As the CEO of an enterprise Q&A company I clearly have an opinion on this topic: the best solution to the intractable problem of “Where in this giant enterprise is my file?” turns out to be enterprise Q&A. That is one of the whole reasons that we founded Haydle about 18 months ago, and we’ve seen it work at our customers.
I am a technologist, but solving this problem purely with technology has failed in tens/hundreds of solutions over the past decade. Finding documents is, at its core, a communication/collaboration problem not a search problem. Someone at your company knows where the file/discussion board/help desk ticket/wiki page entry/FAQ/email/random blob of text you need is located. They know that because they put it there or they are a subject matter expert. You need to ask that person not some enterprise search engine that isn’t even connected to half the sources of information, can’t deal with typos/misspelling/poorly worded queries, and can’t possibly know which of the 3 different versions of the same or similar document is the correct, most current one. But people can.
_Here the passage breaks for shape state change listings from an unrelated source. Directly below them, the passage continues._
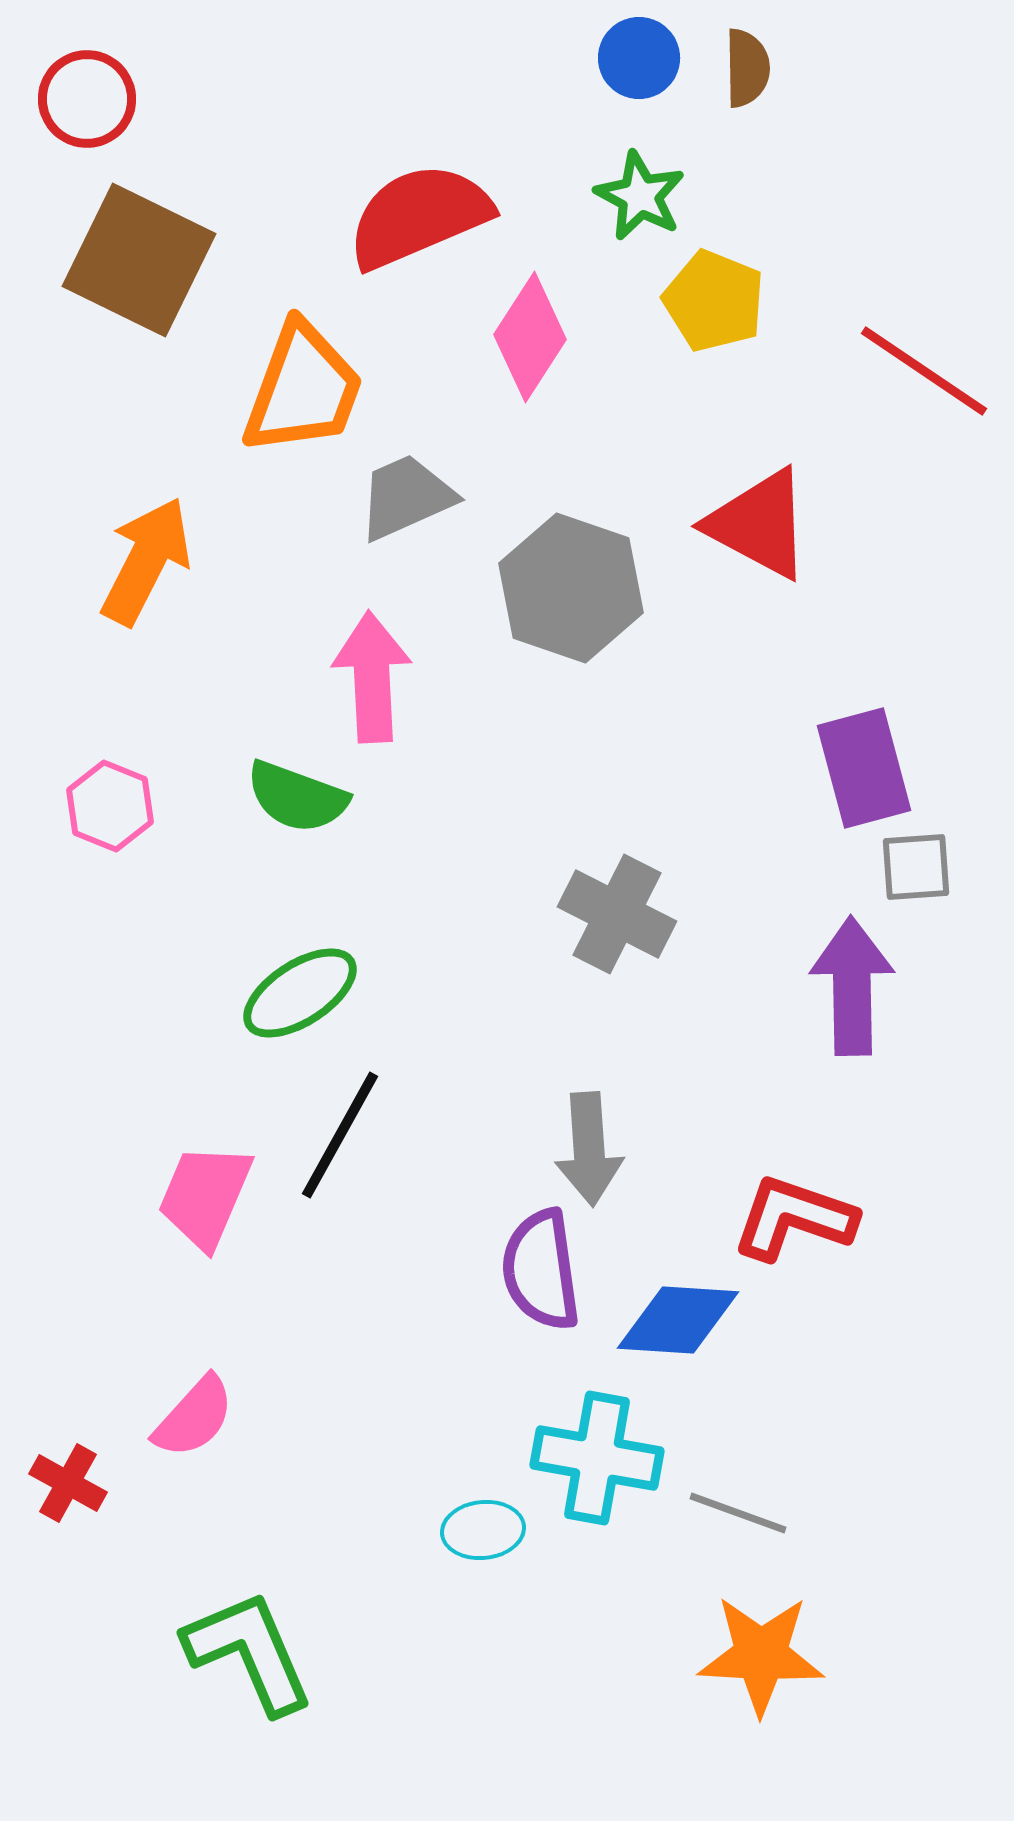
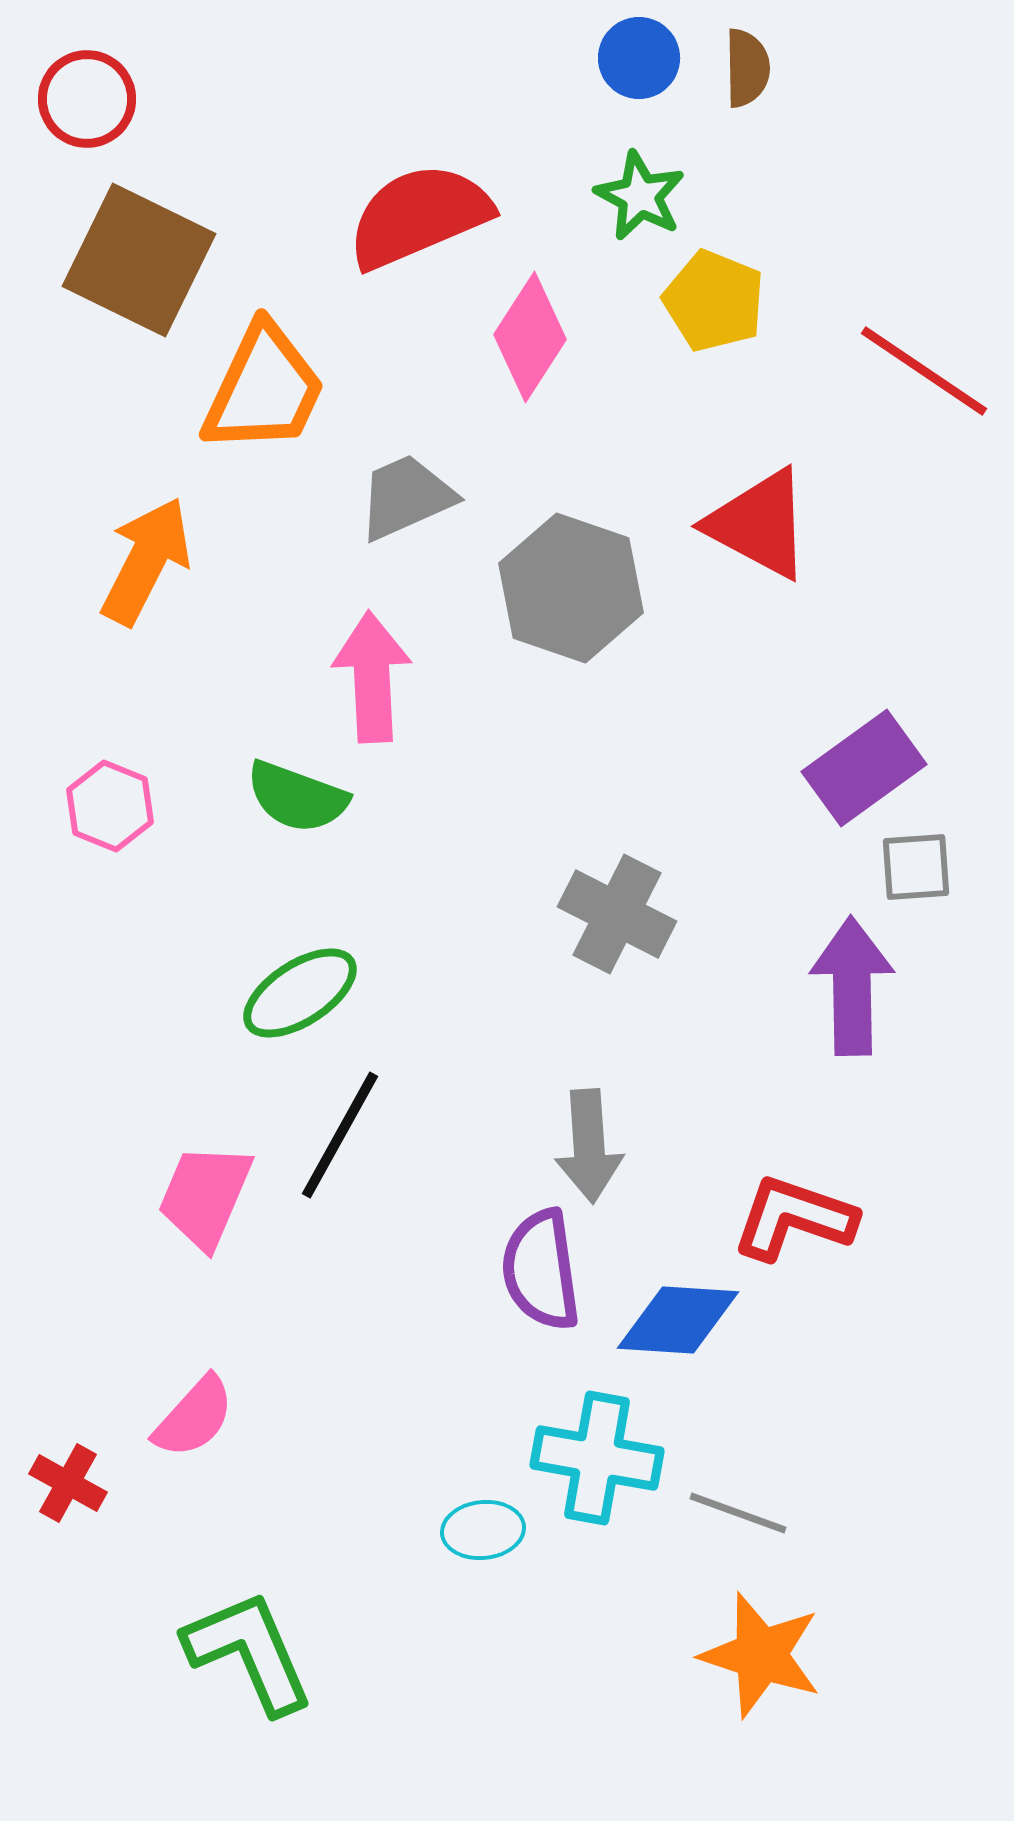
orange trapezoid: moved 39 px left; rotated 5 degrees clockwise
purple rectangle: rotated 69 degrees clockwise
gray arrow: moved 3 px up
orange star: rotated 15 degrees clockwise
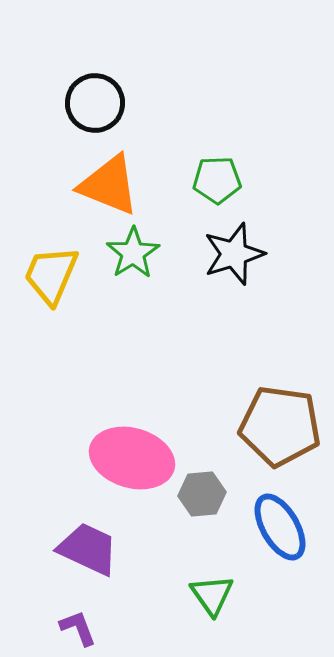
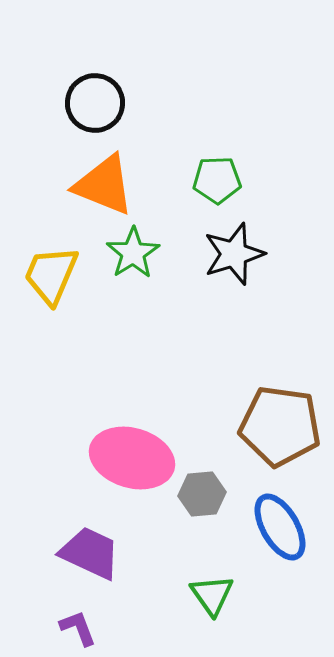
orange triangle: moved 5 px left
purple trapezoid: moved 2 px right, 4 px down
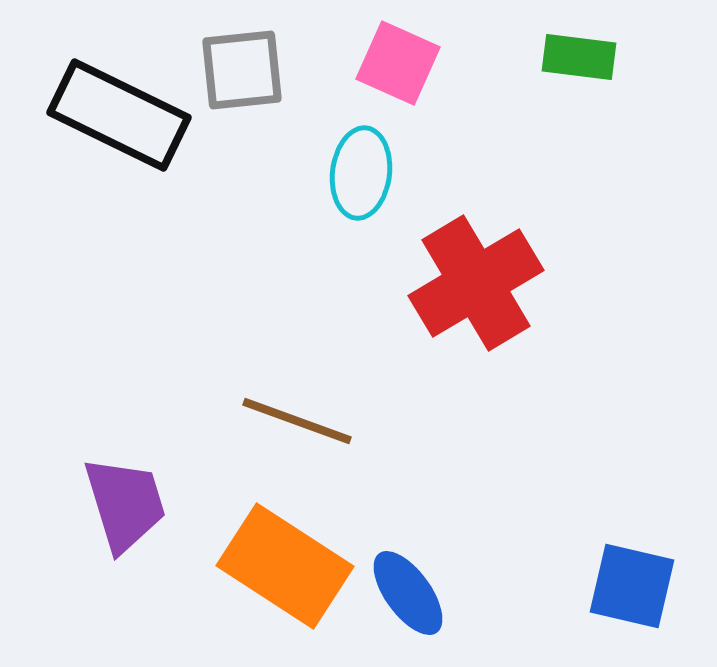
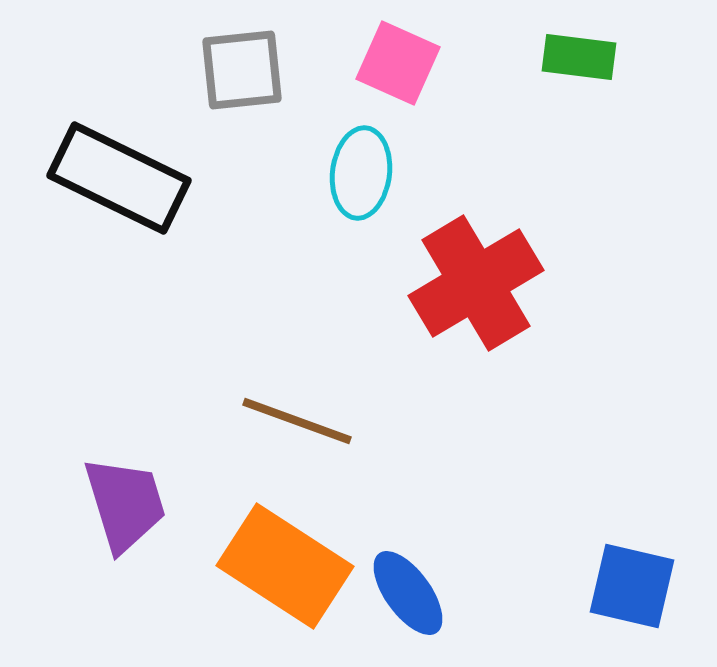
black rectangle: moved 63 px down
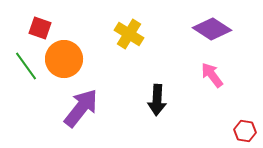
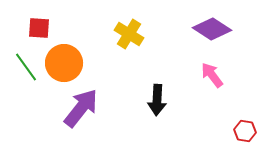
red square: moved 1 px left; rotated 15 degrees counterclockwise
orange circle: moved 4 px down
green line: moved 1 px down
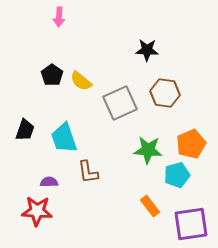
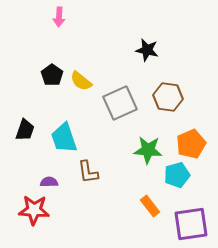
black star: rotated 10 degrees clockwise
brown hexagon: moved 3 px right, 4 px down
red star: moved 3 px left, 1 px up
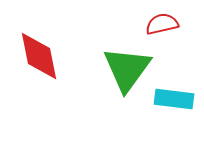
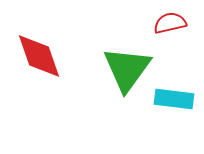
red semicircle: moved 8 px right, 1 px up
red diamond: rotated 8 degrees counterclockwise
Haydle, and enterprise Q&A in general, allows you to better ask and answer questions and connect with people all across your organization that you may not even know, and that turns out to be the key to whole bunch of things but one of those things is finding information that you are looking for. It is crowdsourcing. It is the concierge model of search — people ask, answer, and rate the quality of answers, and that results in much higher quality answers, and ultimately that is what makes it a superior solution that people use. Our customers use SharePoint and many other systems to store stuff but they use Haydle to find stuff. And it works.